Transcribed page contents
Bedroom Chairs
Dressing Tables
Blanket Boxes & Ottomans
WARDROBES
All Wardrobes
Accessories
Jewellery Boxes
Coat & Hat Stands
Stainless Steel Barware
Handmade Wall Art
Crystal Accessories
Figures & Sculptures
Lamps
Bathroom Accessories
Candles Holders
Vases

_Problem to work on_.
Check the data for the word "Boxes" and pull out the lines that have it.

_Response area_.
Blanket Boxes & Ottomans
Jewellery Boxes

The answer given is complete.